July 11 is the new targeted launch date for space shuttle Endeavour on the STS-127 mission to the International Space Station. By then, NASA managers hope to know what caused the leak in the shuttle’s excess hydrogen venting system that twice delayed Endeavour’s launch.

Leroy Cain: "We’ll go work this problem and once we get it fixed and we’re confident that we have a solution that’s going to work and allow us to go fly safely then we’ll proceed forward."

No one will be happier to proceed than first-time flyer Chris Cassidy. The York, Maine native and U.S. Navy seal sees this mission as the next step in NASA’s ultimate return to regions first explored by the Apollo astronauts 40 years ago.

Chris Cassidy: "I think I’m in a fortunate position as a new astronaut to be part of a shuttle crew now and maybe a space station crew in my mid-career and at the tail end of my career, hopefully, an exploration mission to the moon. So it’s a very exciting for me personally."


Launch Announcer: "2-1 main Engine ignition and liftoff of the Atlas V rocket with LRO/LCROSS America’s first step toward a lasting return to the moon."

On their way to the moon now are the Lunar Reconnaissance Orbiter, LRO, and its travel partner, the Lunar Crater Observation and Sensing Satellite, LCROSS. There, in about three to four months, the spent Centaur upper-stage rocket, about the size of a small bus, will crash into a permanently-shadowed polar crater. LCROSS will fly into the resultant plume of dust to measure mineral content and possible evidence of water ice before it, too, collides with the lunar surface.

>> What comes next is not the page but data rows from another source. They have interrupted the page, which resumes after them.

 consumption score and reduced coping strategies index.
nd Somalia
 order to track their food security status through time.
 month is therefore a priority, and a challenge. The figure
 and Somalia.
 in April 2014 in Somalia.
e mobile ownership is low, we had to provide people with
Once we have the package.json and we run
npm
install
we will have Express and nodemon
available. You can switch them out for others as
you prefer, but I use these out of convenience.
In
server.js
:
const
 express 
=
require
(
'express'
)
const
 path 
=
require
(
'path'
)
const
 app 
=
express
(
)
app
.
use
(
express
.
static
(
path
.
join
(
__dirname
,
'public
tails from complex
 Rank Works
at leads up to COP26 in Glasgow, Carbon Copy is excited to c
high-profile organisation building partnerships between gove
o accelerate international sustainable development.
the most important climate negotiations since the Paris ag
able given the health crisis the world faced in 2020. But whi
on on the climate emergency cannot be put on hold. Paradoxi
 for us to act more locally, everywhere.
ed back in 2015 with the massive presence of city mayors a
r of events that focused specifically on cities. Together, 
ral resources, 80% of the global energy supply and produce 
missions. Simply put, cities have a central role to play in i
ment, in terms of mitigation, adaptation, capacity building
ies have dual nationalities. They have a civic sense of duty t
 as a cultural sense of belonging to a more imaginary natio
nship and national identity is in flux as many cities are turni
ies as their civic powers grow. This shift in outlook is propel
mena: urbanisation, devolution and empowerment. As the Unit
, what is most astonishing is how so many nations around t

Dan Andrews: "In the late 90’s, two different missions around the moon actually found that there may be a water ice presence on the moon, It needs to be confirmed, so the L-Cross mission is all about confirming if indeed there is water ice there."

Meanwhile, LRO’s multi-year orbiting mission will give NASA the tools to identify lunar landing sites and potential resources, measure radiation and try out new technologies.

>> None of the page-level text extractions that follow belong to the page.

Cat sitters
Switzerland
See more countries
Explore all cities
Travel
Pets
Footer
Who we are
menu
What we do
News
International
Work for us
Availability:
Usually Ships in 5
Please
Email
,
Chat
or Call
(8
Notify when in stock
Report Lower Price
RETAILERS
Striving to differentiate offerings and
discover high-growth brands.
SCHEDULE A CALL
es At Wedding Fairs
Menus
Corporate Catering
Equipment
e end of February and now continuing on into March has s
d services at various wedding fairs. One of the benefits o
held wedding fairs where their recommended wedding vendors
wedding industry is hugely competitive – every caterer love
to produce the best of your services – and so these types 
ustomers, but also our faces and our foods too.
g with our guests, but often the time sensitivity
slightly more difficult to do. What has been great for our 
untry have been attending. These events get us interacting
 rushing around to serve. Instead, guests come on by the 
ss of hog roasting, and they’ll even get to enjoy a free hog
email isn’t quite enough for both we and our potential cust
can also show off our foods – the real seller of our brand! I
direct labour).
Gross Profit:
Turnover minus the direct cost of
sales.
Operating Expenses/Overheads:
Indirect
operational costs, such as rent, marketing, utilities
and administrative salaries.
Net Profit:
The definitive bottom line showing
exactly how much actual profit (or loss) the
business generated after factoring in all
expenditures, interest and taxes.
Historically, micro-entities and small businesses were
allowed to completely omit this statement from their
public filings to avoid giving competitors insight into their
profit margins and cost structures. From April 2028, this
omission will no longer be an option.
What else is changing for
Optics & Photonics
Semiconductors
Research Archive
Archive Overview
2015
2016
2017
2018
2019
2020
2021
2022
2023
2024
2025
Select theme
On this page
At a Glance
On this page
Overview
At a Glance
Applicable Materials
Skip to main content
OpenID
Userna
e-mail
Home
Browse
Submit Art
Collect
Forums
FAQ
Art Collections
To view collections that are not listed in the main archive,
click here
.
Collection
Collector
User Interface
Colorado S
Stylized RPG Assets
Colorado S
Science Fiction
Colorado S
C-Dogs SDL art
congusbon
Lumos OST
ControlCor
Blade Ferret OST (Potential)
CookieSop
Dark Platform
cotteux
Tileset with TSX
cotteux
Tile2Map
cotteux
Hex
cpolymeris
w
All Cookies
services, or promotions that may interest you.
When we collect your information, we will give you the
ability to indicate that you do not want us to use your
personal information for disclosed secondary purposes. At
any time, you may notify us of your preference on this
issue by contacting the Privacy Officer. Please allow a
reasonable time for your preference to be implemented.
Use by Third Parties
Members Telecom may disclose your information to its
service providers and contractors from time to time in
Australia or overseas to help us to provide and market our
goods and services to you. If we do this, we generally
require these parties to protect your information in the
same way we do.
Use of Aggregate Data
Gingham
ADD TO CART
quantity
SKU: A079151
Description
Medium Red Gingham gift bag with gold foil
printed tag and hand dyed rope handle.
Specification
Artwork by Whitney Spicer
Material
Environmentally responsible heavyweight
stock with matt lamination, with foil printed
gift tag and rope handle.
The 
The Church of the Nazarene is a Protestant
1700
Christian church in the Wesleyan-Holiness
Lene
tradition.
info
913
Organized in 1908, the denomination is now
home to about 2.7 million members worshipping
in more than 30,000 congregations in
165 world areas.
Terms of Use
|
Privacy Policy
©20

Kevin Krigsvold/Michael Bibbo: "Hey I’m Kevin Krigsvold and I’m Mike Bibbo and we’re the producers of NASA 360."

Producers Michael Bibbo and Kevin Krigsvold savored their Emmy win at the 51st Annual Capital Region Emmy Awards.

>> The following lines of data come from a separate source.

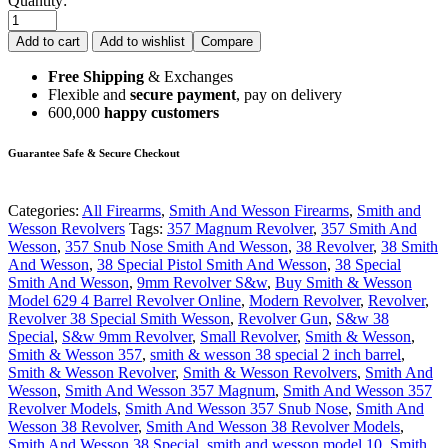
Quantity:
Add to cart
Add to wishlist
Compare
Free Shipping
& Exchanges
Flexible and
secure payment
, pay on delivery
600,000
happy customers
Guarantee Safe & Secure Checkout
Categories:
All Firearms
,
Smith And Wesson Firearms
,
Smith and
Wesson Revolvers
Tags:
357 Magnum Revolver
,
357 Smith And
Wesson
,
357 Snub Nose Smith And Wesson
,
38 Revolver
,
38 Smith
And Wesson
,
38 Special Pistol Smith And Wesson
,
38 Special
Smith And Wesson
,
9mm Revolver S&w
,
Buy Smith & Wesson
Model 629 4 Barrel Revolver Online
,
Modern Revolver
,
Revolver
,
Revolver 38 Special Smith Wesson
,
Revolver Gun
,
S&w 38
Special
,
S&w 9mm Revolver
,
Small Revolver
,
Smith & Wesson
,
Smith & Wesson 357
,
smith & wesson 38 special 2 inch barrel
,
Smith & Wesson Revolver
,
Smith & Wesson Revolvers
,
Smith And
Wesson
,
Smith And Wesson 357 Magnum
,
Smith And Wesson 357
Revolver Models
,
Smith And Wesson 357 Snub Nose
,
Smith And
Wesson 38 Revolver
,
Smith And Wesson 38 Revolver Models
,
Smith And Wesson 38 Special
,
smith and wesson model 10
,
Smith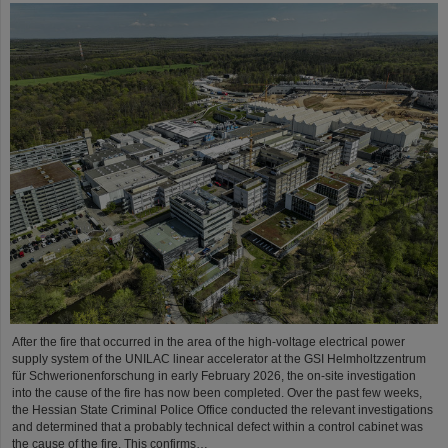
After the fire that occurred in the area of the high-voltage electrical power
supply system of the UNILAC linear accelerator at the GSI Helmholtzzentrum
für Schwerionenforschung in early February 2026, the on-site investigation
into the cause of the fire has now been completed. Over the past few weeks,
the Hessian State Criminal Police Office conducted the relevant investigations
and determined that a probably technical defect within a control cabinet was
the cause of the fire. This confirms…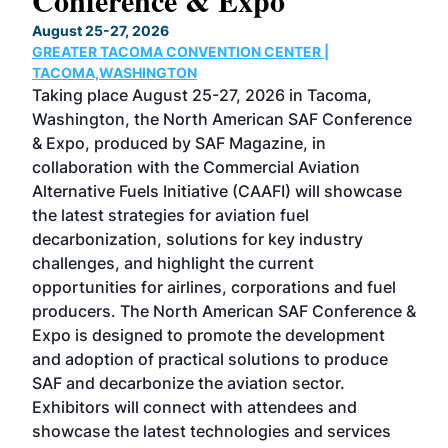
Conference & Expo
Co
TH
August 25-27, 2026
Marc
GREATER TACOMA CONVENTION CENTER |
COB
g
TACOMA,WASHINGTON
Now 
ost
Taking place August 25-27, 2026 in Tacoma,
Conf
sed
Washington, the North American SAF Conference
more
r
& Expo, produced by SAF Magazine, in
spea
collaboration with the Commercial Aviation
larg
Alternative Fuels Initiative (CAAFI) will showcase
acad
the latest strategies for aviation fuel
rele
s
decarbonization, solutions for key industry
opp
challenges, and highlight the current
envi
f the
opportunities for airlines, corporations and fuel
oppo
area
producers. The North American SAF Conference &
the 
s —
Expo is designed to promote the development
pro
and adoption of practical solutions to produce
that
SAF and decarbonize the aviation sector.
sca
Exhibitors will connect with attendees and
near
showcase the latest technologies and services
the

Johnny Alonso: "So here it is the Wrightspeed X1."

The show, NASA Television’s “NASA 360,” is a half-hour series that looks at how technologies developed by NASA impact the lives of everyday people. It’s also available on the web, at Bibbo and Krisgsvold, who write, edit and produce the show for the National Institute of Aerospace in partnership with NASA’s Langley Research Center, took home the Emmy for Editing in a Non-News televised program.

Johnny Alonso: "Oh my God, are you kidding me!"

The winning segment, shot in part by award-winning Langley videographer Gary Banziger, tells the story of an all-electric racecar, the Wrightspeed X-1. The Executive Producer of “NASA 360” is Mike Finneran.

Johnny Alonso: "NASA 360!"

One hundred full-time undergraduate students have been selected by NASA to receive a one-year college scholarship. The agency’s Motivating Undergraduates in Science and Technology, or MUST, project awards scholarships and internships to students pursuing degrees in science, technology, engineering and mathematics, the STEM fields.

Carl Person: "The average GPA for the students that we selected for this cohort is about 3.85, and that’s very good for those hard sciences so we think we are getting the best and the brightest students involved in this project."

Among the 39 colleges and universities represented by MUST scholarship recipients is Brown, CalTech, Georgia Tech, Harvard, Florida A&M, MIT, Maryland, Tuskegee, Fisk and Texas. Managed at the Glenn Research Center, MUST is administered by the Hispanic College Fund, the United Negro College Fund and the Society for Hispanic Professional Engineers.


Launch Announcer: "2-1, engine start, ignition and lift off of a Delta II rocket with the FUSE spacecraft to explore the origins of the universe."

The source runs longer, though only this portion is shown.